[Work to be completed]
Without copying any picture, return all lines below exactly.

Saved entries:
##############################

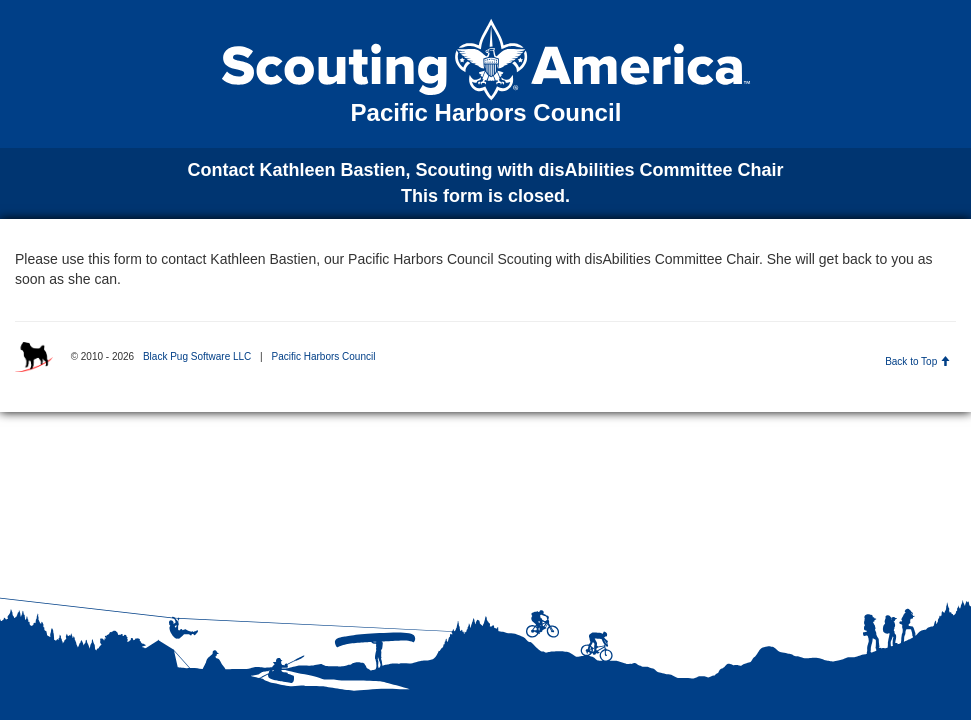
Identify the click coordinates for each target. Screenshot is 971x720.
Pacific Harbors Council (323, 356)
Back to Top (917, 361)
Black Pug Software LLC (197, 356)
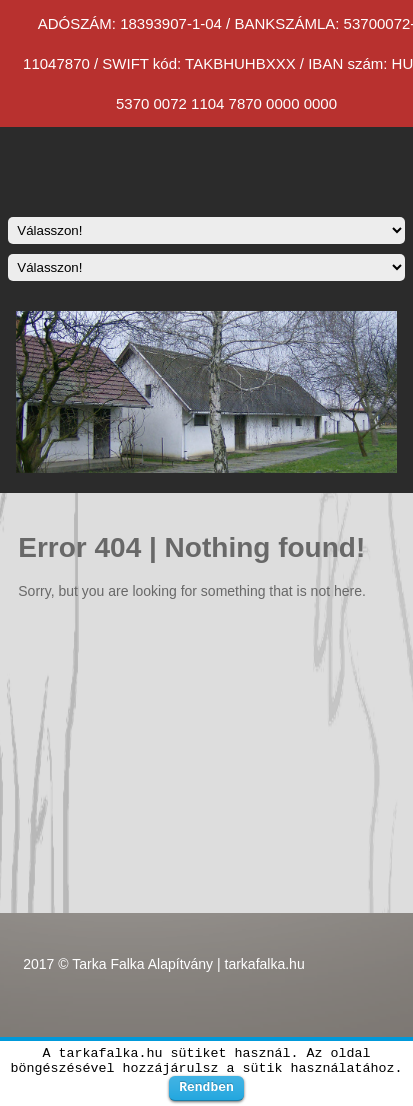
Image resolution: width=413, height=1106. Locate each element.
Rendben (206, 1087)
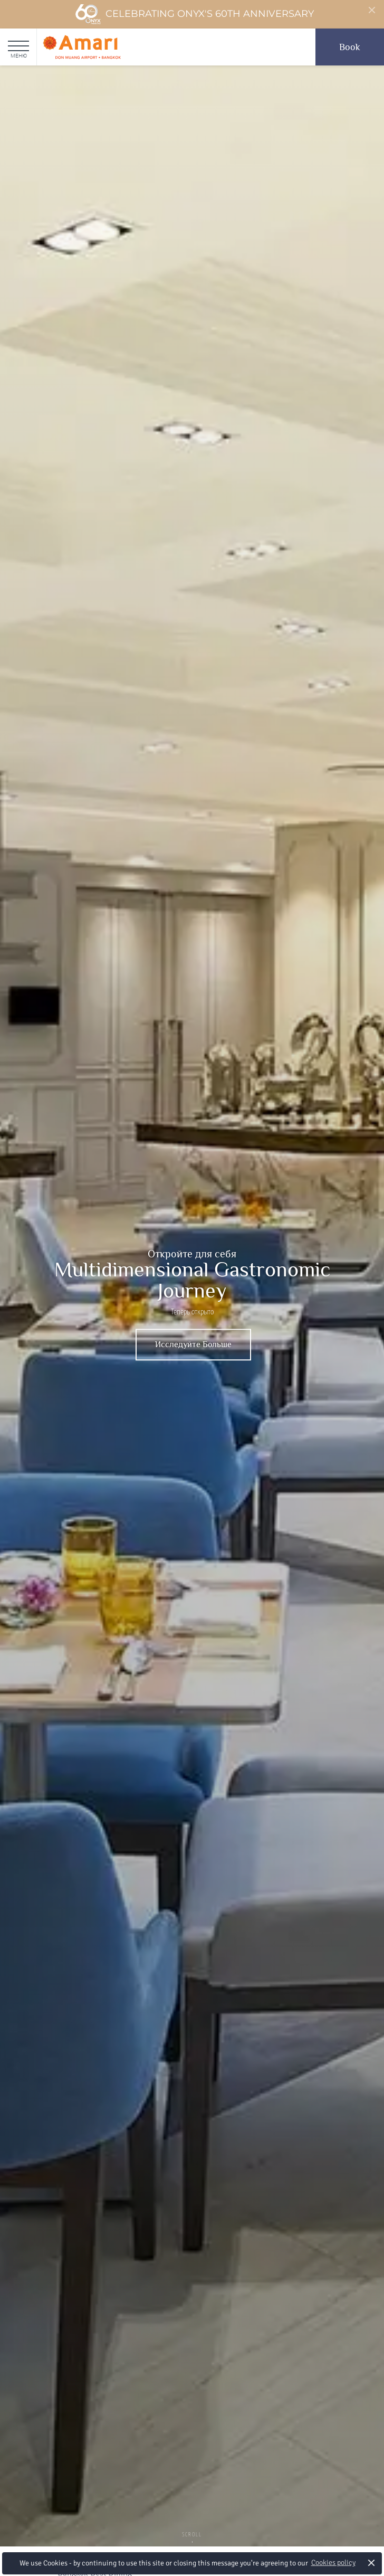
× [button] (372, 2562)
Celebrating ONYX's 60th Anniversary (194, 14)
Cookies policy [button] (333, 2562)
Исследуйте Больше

##############################

[Expected output]
Identify the click coordinates for each target. Screenshot is 971x720.
Pacific Harbors Council (323, 356)
Back to Top (917, 361)
Black Pug Software LLC (197, 356)
Image resolution: width=413, height=1106. Locate each element.
Rendben (206, 1087)
× [button] (372, 2562)
Celebrating ONYX's 60th Anniversary (194, 14)
Cookies policy [button] (333, 2562)
Исследуйте Больше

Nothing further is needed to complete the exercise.